5.4. Kriterien für die Zulässigkeit von Änderungen nach Regel 137 (5) EPÜ
In T 141/04 stellte die Kammer fest, dass R. 86 (4) EPÜ 1973 nicht anwendbar ist, wenn ein in der Beschreibung ursprünglich offenbartes Merkmal in einen ursprünglich eingereichten Anspruch aufgenommen wird, um einen erhobenen Einwand zu entkräften. Die Kammer stellte fest, dass die Prüfungsrichtlinien mit der Rechtsprechung der Beschwerdekammern übereinstimmen. Das Recht, Gegenstand aus der Beschreibung in die Ansprüche aufzunehmen, kann nicht uneingeschränkt ausgeübt werden, wie aus Art. 123 (1) EPÜ 1973 und R. 86 (3) EPÜ 1973 hervorgeht. Die Prüfungsabteilung hätte ihr Ermessen nach R. 86 (3) letzter Satz EPÜ 1973 daher unter Umständen dahingehend ausüben können, diesen Antrag nicht zuzulassen, da er erstmals im Laufe der mündlichen Verhandlung vor der Prüfungsabteilung eingereicht worden war und offenbar nicht recherchierten Gegenstand umfasste.
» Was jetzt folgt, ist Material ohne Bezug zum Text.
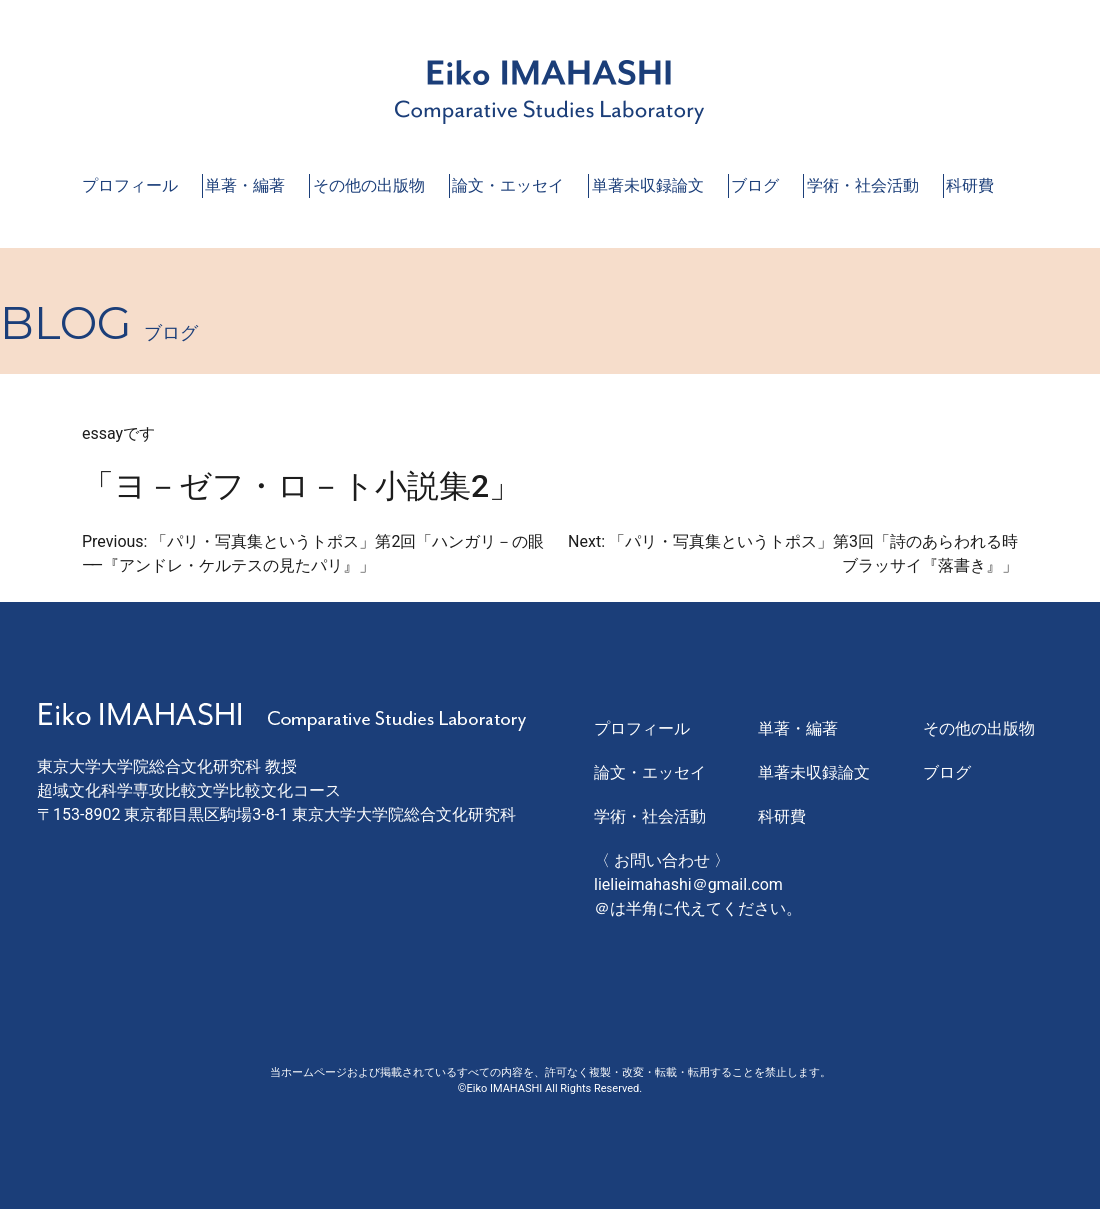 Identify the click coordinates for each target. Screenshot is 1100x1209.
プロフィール (130, 185)
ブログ (755, 185)
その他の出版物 (369, 185)
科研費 (970, 185)
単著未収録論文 (648, 185)
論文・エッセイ (508, 185)
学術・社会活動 (863, 185)
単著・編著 (245, 185) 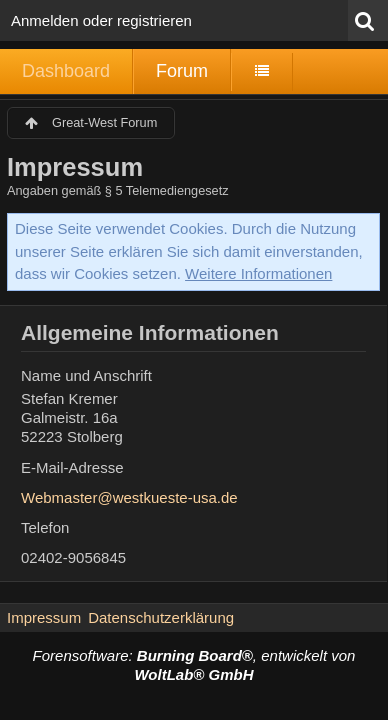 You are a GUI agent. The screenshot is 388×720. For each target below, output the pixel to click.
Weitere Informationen (258, 273)
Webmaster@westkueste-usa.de (129, 497)
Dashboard (66, 71)
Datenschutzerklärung (161, 617)
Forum (182, 71)
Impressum (44, 617)
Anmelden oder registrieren (101, 20) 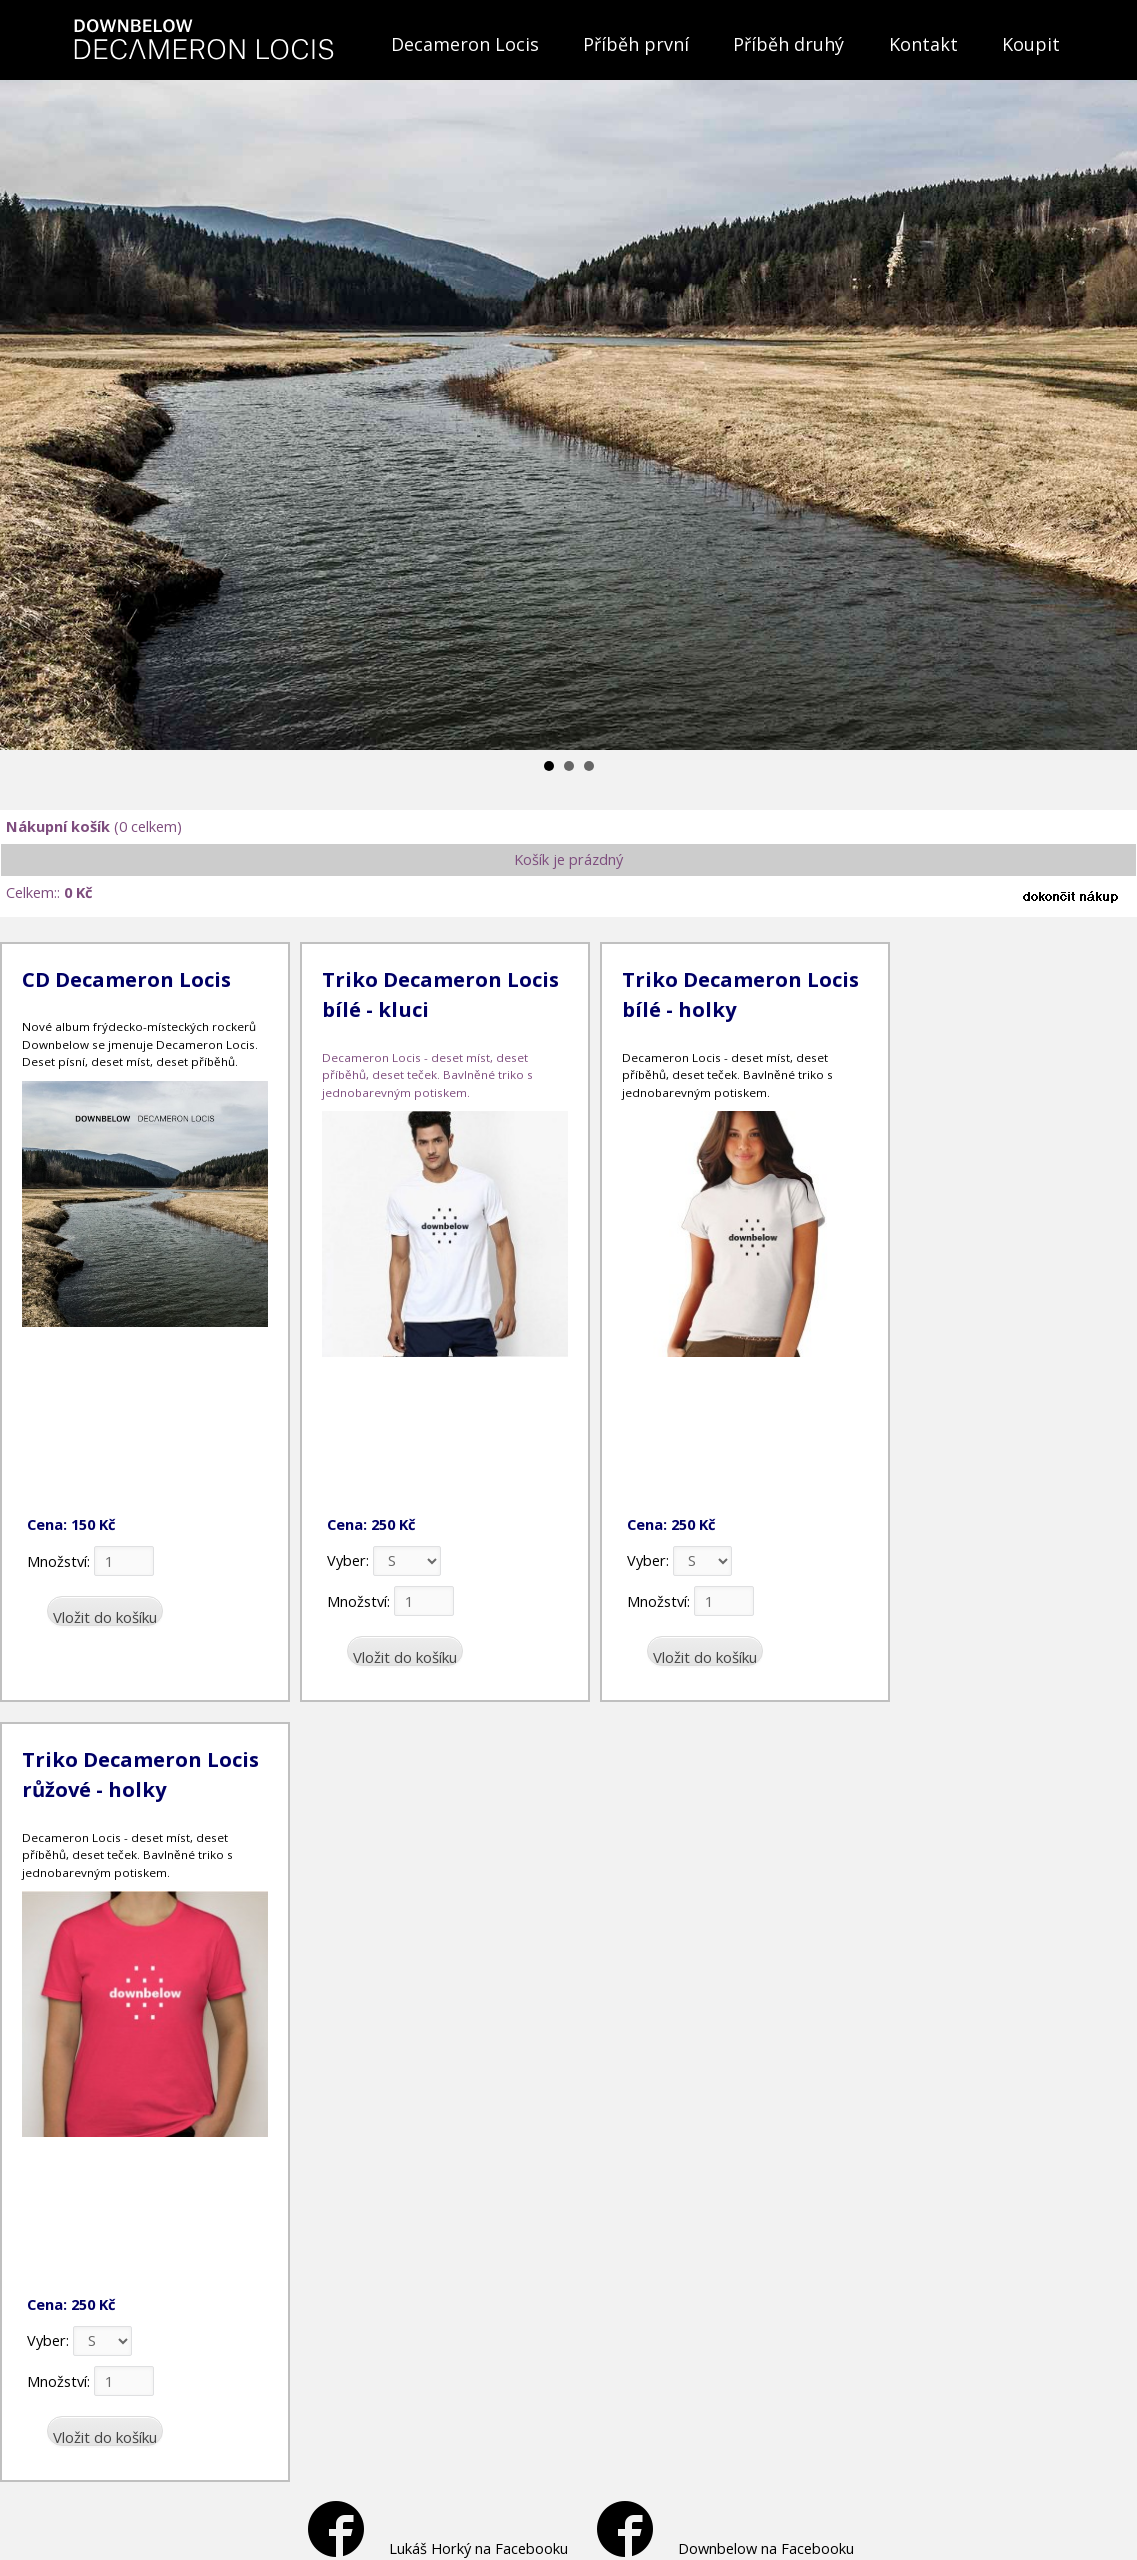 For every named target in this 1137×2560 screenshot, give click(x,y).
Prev (26, 400)
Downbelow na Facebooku (725, 2548)
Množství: (90, 1561)
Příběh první (636, 44)
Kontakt (923, 44)
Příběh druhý (788, 44)
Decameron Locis (465, 44)
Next (1111, 400)
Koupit (1031, 44)
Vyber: (384, 1560)
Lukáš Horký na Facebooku (438, 2548) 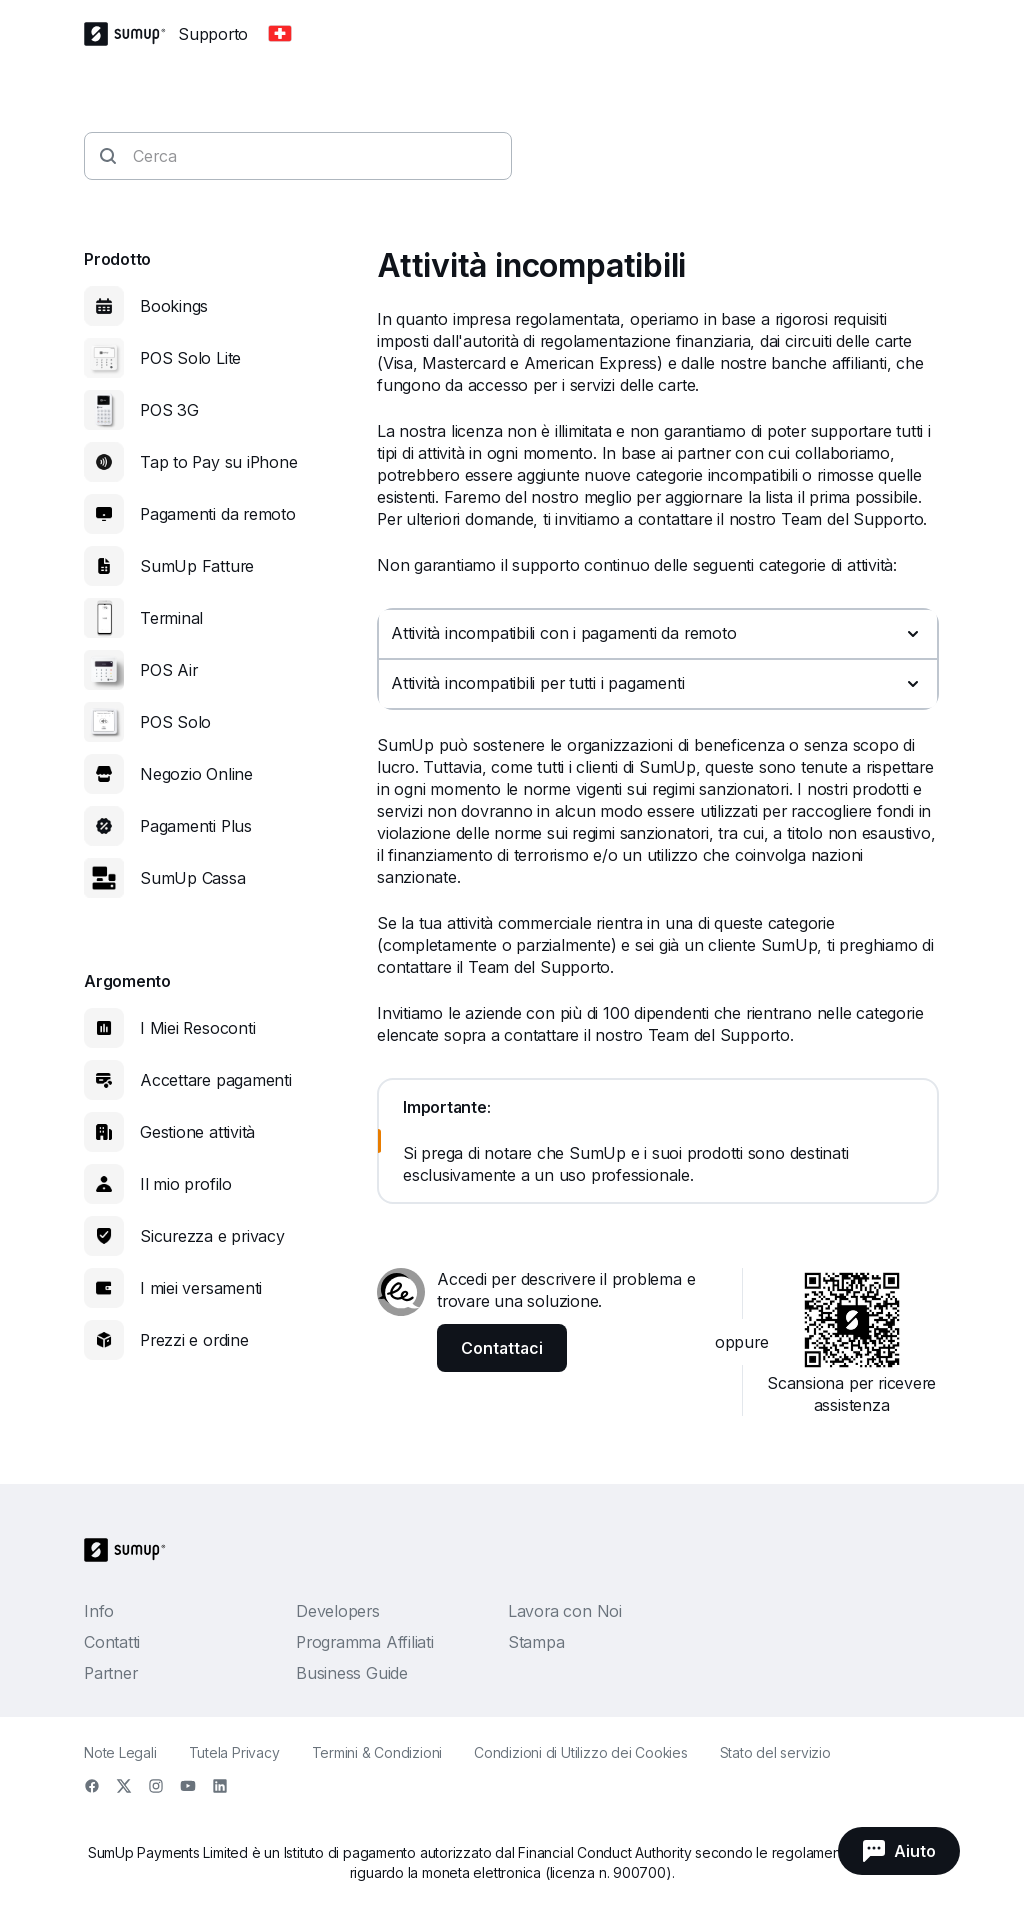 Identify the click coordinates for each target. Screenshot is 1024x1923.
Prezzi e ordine (194, 1340)
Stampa (536, 1642)
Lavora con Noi (565, 1611)
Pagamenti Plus (196, 826)
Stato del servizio (775, 1752)
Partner (110, 1673)
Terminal (171, 618)
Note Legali (120, 1752)
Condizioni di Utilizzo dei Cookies (581, 1752)
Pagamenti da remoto (218, 514)
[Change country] (280, 34)
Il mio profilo (186, 1184)
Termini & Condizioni (377, 1752)
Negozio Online (196, 774)
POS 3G (169, 410)
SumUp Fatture (197, 566)
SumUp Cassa (193, 878)
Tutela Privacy (234, 1752)
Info (99, 1611)
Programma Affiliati (365, 1642)
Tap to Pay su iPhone (219, 462)
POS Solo (175, 722)
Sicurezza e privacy (212, 1236)
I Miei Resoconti (197, 1028)
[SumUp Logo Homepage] (131, 34)
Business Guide (352, 1673)
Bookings (174, 306)
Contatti (112, 1642)
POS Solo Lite (190, 358)
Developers (338, 1611)
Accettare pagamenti (216, 1080)
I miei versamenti (201, 1288)
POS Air (168, 670)
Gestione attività (197, 1132) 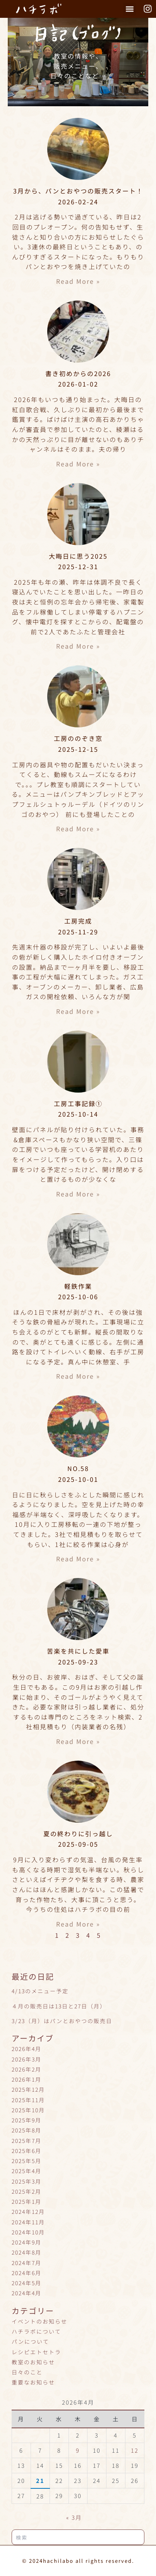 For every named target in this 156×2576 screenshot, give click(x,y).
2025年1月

Somit konnte der Antrag vernünftigerweise nicht als eindeutig gewährbar angesehen werden, was gewöhnlich für die Zulässigkeit eines Antrags in einem so späten Verfahrensstadium zur Voraussetzung gemacht wird. Ganz im Gegenteil hätte die gegebenenfalls erforderliche zusätzliche Recherche zu einer unangemessenen Verzögerung des Prüfungsverfahrens geführt.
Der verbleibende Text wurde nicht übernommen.